Wage growth keeps pace in West Michigan

Wage growth keeps pace in West Michigan
Left: Russ Gardner, right: Gabe Ehrlich

Employers across West Michigan granted pay raises this year averaging 2.5 percent to 3.5 percent, according to annual survey data.

The local wage and salary increases for 2019 were generally the same as the prior year and aligned with national data, said Maggie McPhee, director of information services for The Employers’ Association in Grand Rapids.

Wage and salary adjustments were higher than the average for some professions in a tight labor market, McPhee said.

Pay raises for truck drivers, for instance, averaged 4 percent this year, while increases for maintenance and machining jobs in the manufacturing sector averaged 4 percent and 5 percent. Pay hikes for certain administrative assistant positions averaged 4.4 percent with a salary of $41,980.

At the other end of the spectrum, pay for a tool and die maker increased an average of just 1.1 percent in 2019 to $29.91 per hour. 

Average wage and salary increases reflect the aggregate results from The Employers’ Association survey of 272 companies across the region.

Raises for 354 jobs within 16 major classifications also reflect an ongoing change in the demographics of the workforce, McPhee said. As older workers in the Baby Boomer generation retire, younger employers typically are filling those positions at a lower wage, McPhee said, adding that trend somewhat skews the overall averages.

“There’s a lot of that activity going on,” McPhee said. “They lost the higher wage earners and people are moving into those jobs at a lower pay.”

As that shift occurs, national surveys show that fewer employers across the U.S. intend to boost starting salaries in 2020.

Nearly four out of 10 employers answering Michigan State University’s annual survey on employer recruitment of college graduates said they plan to increase starting salaries for college graduates in 2020, a notable decline from about 50 percent in prior years. About six in 10 employers said they intend to maintain the same pay levels for the new employees they hire.

Employers planned to raise starting salaries an average of 4.3 percent in 2020, according MSU’s Collegiate Employment Research Institute. The planned increases in starting salaries for graduates ranged from 1 percent to as high as 20 percent.

Russ Gardner, director of the MSU Collegiate Employment Research Institute, called the smaller number of employers raising starting salaries as “cautionary,” given outlooks for slower economic growth next year.

Survey responses show “enthusiasm” among employers for paying higher starting salaries to attract talent “has tapered off and they’re more cautious about it,” Gardner said.
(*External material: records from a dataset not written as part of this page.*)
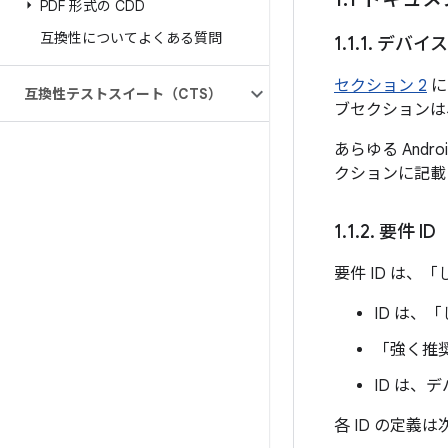
PDF 形式の CDD
互換性についてよくある質問
1
.
1
.
1
.
デバイス
セクション 2
に
互換性テストスイート（CTS）
ブセクションは
あらゆる And
クションに記載
1
.
1
.
2
.
要件 ID
要件 ID は
ID は
「強く推奨
ID は、デ
各 ID の定義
“There didn’t seem to be a lot of competition over salary and benefit packages. They didn’t seem to be overly concerned about it,” Gardner said. “We’re not seeing a big rush to continue to increase salaries.”
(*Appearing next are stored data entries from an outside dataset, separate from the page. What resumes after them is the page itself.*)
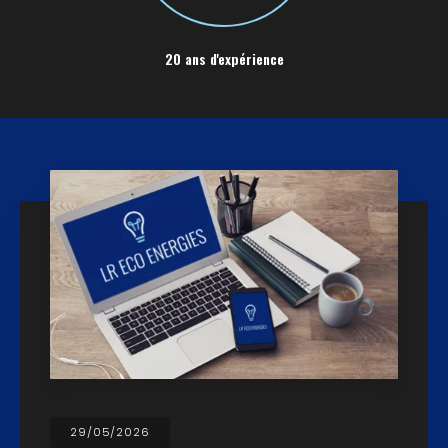
20 ans d'expérience
29/05/2026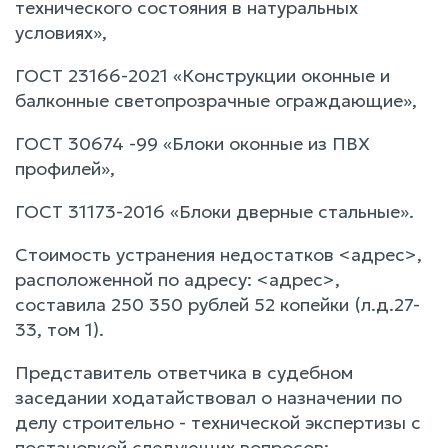
технического состояния в натуральных
условиях»,
ГОСТ 23166-2021 «Конструкции оконные и
балконные светопрозрачные ограждающие»,
ГОСТ 30674 -99 «Блоки оконные из ПВХ
профилей»,
ГОСТ 31173-2016 «Блоки дверные стальные».
Стоимость устранения недостатков <адрес>,
расположенной по адресу: <адрес>,
составила 250 350 рублей 52 копейки (л.д.27-
33, том 1).
Представитель ответчика в судебном
заседании ходатайствовал о назначении по
делу строительно - технической экспертизы с
постановкой следующих вопросов:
That’s a change from the last few years, he added.

New tools

Rather than raise starting wages, some employers operating in a tight labor market are seeking to attract young talent with one-time signing bonuses, according to results from MSU’s survey.
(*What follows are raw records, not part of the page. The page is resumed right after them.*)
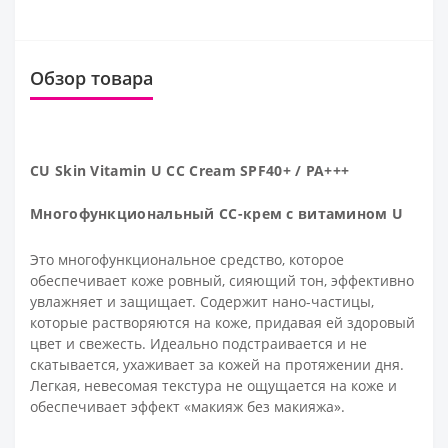
Обзор товара
CU Skin Vitamin U CC Cream SPF40
+ / РА+++
Многофункциональный СС-крем с витамином U
Это многофункциональное средство, которое
обеспечивает коже ровный, сияющий тон, эффективно
увлажняет и защищает. Содержит нано-частицы,
которые растворяются на коже, придавая ей здоровый
цвет и свежесть. Идеально подстраивается и не
скатывается, ухаживает за кожей на протяжении дня.
Легкая, невесомая текстура не ощущается на коже и
обеспечивает эффект «макияж без макияжа».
“Not all compensation will be in the form of base salary. In highly competitive labor markets, employers are tempted to use signing bonuses as extra incentive to candidates to accept the offered position,” according to the Collegiate Employment Research Institute’s report.

Four in 10 of the survey’s more than 2,800 respondents told the Institute that they have “some type of additional incentive for signing an employment contract.” That’s double the rate of last year, and four times the number of employers offering signing bonuses in the several prior years.

“The economy has remained strong and opportunities have increased, and employers are faced with employees finding their opportunities down the street or at a different company,” Gardner said. “Employers are dealing with turnover and then we’re continuing to grow (the economy) at a pace where they still need to hire.”

Pace of growth cools

Recent economic outlooks expect personal income — a combination of wages, salary and income from sources such as investments — to grow moderately in Michigan in 2020.

Comerica Inc.’s latest outlook for the state projects moderate 4.5-percent personal income growth next year, up from the expected 3.9 percent this year.

The University of Michigan’s new outlook for the state sees personal income growing 3.6 percent in 2020. That compares to an expected growth rate of 4.1 percent this year.

Wage growth across the U.S. in recent months has “really kind of died down” after a period of acceleration during the decade-plus economic expansion, said economist Gabe Ehrlich, associate director of U-M’s Research Seminar in Quantitative Economics.

“That has been actually a puzzle in this economic recovery. You would expect wage growth to really be picking up with unemployment down as low as it is. Instead it’s really kind of leveled off this year,” Ehrlich said. “This far into the recovery, I would have expected wages to rise a little faster now.”

Wages across the U.S. are rising 3 percent to 4 percent annually, depending on the measure used, he said. Ehrlich expected national wage growth rates of more than 4 percent “based on where we are right now.”